Чумакова как дубиной огрели по ногам, и он, упав на бок, покатился под уклон. А над головой, срывая головки цветов, пронеслась еще одна очередь. Куров швырнул одну за другой пару гранат в сторону пулеметного гнезда. Солдаты быстро справились с четверкой фашистов, даже не успевших выскочить из-за стола. Истекающего кровью капитана, у которого были перебиты обе ноги, вместе с пленными через пару суток бойцы вынесли в наш тыл. И пошли долгие-долгие больничные дни…

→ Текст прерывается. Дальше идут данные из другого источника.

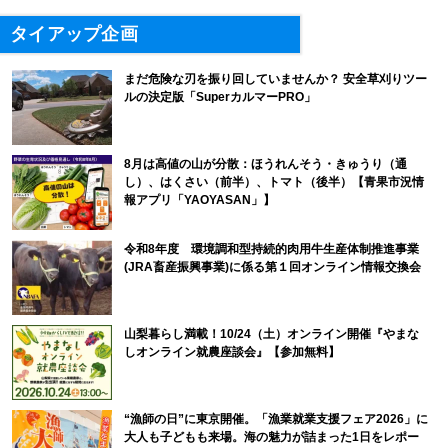
タイアップ企画
まだ危険な刃を振り回していませんか？ 安全草刈りツー
ルの決定版「SuperカルマーPRO」
8月は高値の山が分散：ほうれんそう・きゅうり（通
し）、はくさい（前半）、トマト（後半）【青果市況情
報アプリ「YAOYASAN」】
令和8年度 環境調和型持続的肉用牛生産体制推進事業
(JRA畜産振興事業)に係る第１回オンライン情報交換会
山梨暮らし満載！10/24（土）オンライン開催『やまな
しオンライン就農座談会』【参加無料】
“漁師の日”に東京開催。「漁業就業支援フェア2026」に
大人も子どもも来場。海の魅力が詰まった1日をレポー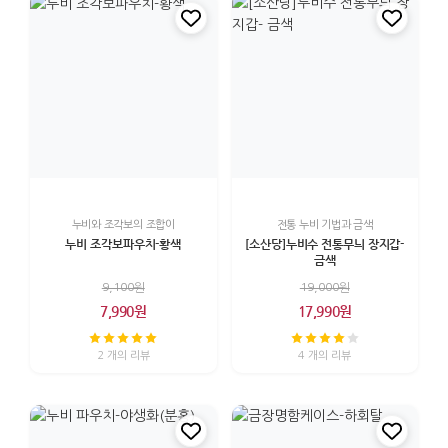
누비와 조각보의 조합이
전통 누비 기법과 금색
누비 조각보파우치-황색
[소산당]누비수 전통무늬 장지갑-
금색
9,100원
19,000원
7,990원
17,990원
2 개의 리뷰
4 개의 리뷰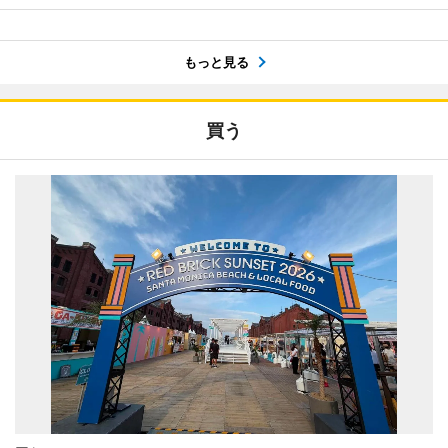
もっと見る
買う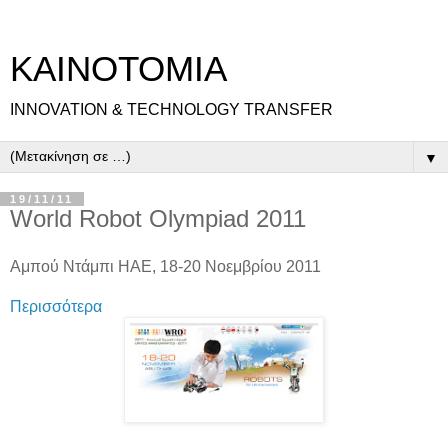
ΚΑΙΝΟΤΟΜΙΑ
INNOVATION & TECHNOLOGY TRANSFER
▼
19/11/11
World Robot Olympiad 2011
Αμπού Ντάμπι ΗΑΕ, 18-20 Νοεμβρίου 2011
Περισσότερα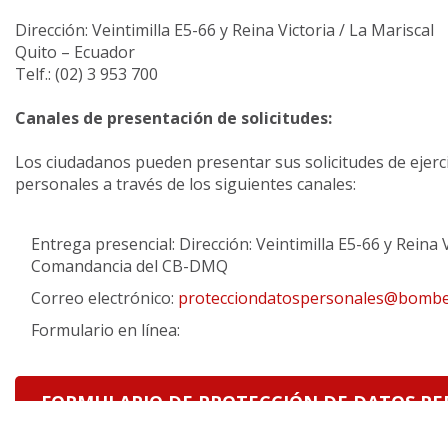
Dirección: Veintimilla E5-66 y Reina Victoria / La Mariscal
Quito – Ecuador
Telf.: (02) 3 953 700
Canales de presentación de solicitudes:
Los ciudadanos pueden presentar sus solicitudes de ejerc
personales a través de los siguientes canales:
Entrega presencial: Dirección: Veintimilla E5-66 y Reina V
Comandancia del CB-DMQ
Correo electrónico:
protecciondatospersonales@bombe
Formulario en línea:
FORMULARIO DE PROTECCIÓN DE DATOS PE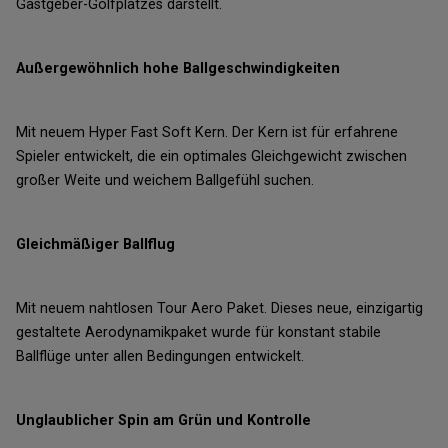
Gastgeber-Golfplatzes darstellt.
Außergewöhnlich hohe Ballgeschwindigkeiten
Mit neuem Hyper Fast Soft Kern. Der Kern ist für erfahrene
Spieler entwickelt, die ein optimales Gleichgewicht zwischen
großer Weite und weichem Ballgefühl suchen.
Gleichmäßiger Ballflug
Mit neuem nahtlosen Tour Aero Paket. Dieses neue, einzigartig
gestaltete Aerodynamikpaket wurde für konstant stabile
Ballflüge unter allen Bedingungen entwickelt.
Unglaublicher Spin am Grün und Kontrolle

Едва придя в себя после очередной операции, Чумаков сразу начинал нащупывать ноги — на месте ли? Больше всего он боялся не помереть, а лишиться ног и стать калекой. Мастерство врачей, забота медсестер и нянечек, бережно выхаживавших каждого раненого, не только сохранили Илье Васильевичу ноги, но почти через год лечения позволили самостоятельно передвигаться, правда, сначала на костылях, а потом с помощью тросточки. Ясно, что о возвращении на фронт и речи быть не могло — все рапорты капитана наталкивались на приговор медкомиссии: «Не годен к строевой».
Из записной книжки И. Чумакова: «В нагрудном кармане убитого лейтенанта нашли конверт, крепко склеенный из плотной бумаги. «Отослать по указанному адресу только в случае моей смерти» — было написано сверху. Что же в конверте? Неужели прощальное письмо? Не похоже — уж больно сильный духом парень, от такого слез и томных вздохов не дождешься.
Во вскрытом конверте нашли фотографию самого лейтенанта — кудрявого парня с орлиным взором. И твердым почерком надпись на ней: «Вот так и забывайте меня понемногу…»
Светлый День Победы отставной капитан Илья Чумаков встретил далеко от фронта — в освобожденном от оккупантов Ставрополе. Само собой разумеется, после демобилизации Илья Васильевич первым делом пришел в «Ставропольскую правду». Родной коллектив, за время войны обновившийся почти на сто процентов, встретил своего литраба (так тогда назывались корреспонденты — литературный работник) с радостью. Квалифицированных журналистов не хватало — ведь мужчины были на фронте, а их места в спешном порядке занимали девушки-подростки или женщины, до этого даже не державшие в руках пера и бумаги.
И бывший фронтовик с пылом и молодым задором окунулся в родную стихию, помогая словом публициста восстановлению разрушенного страшной войной народного хозяйства.
Немного одичавшего за время фронтовой жизни Илью Васильевича «на гражданке» интересовало все. Поэтому он с удовольствием и каким-то детским любопытством брался за написание материалов на любую тематику. Он рассказывал о восстановлении разрушенного войной хозяйства, о тяжком труде селян: хлеборобов, животноводов, птичниц… особенно журналиста восхищал спокойный, будничный подвиг женщин, на плечи которых лег тяжкий груз - обеспечение фронта.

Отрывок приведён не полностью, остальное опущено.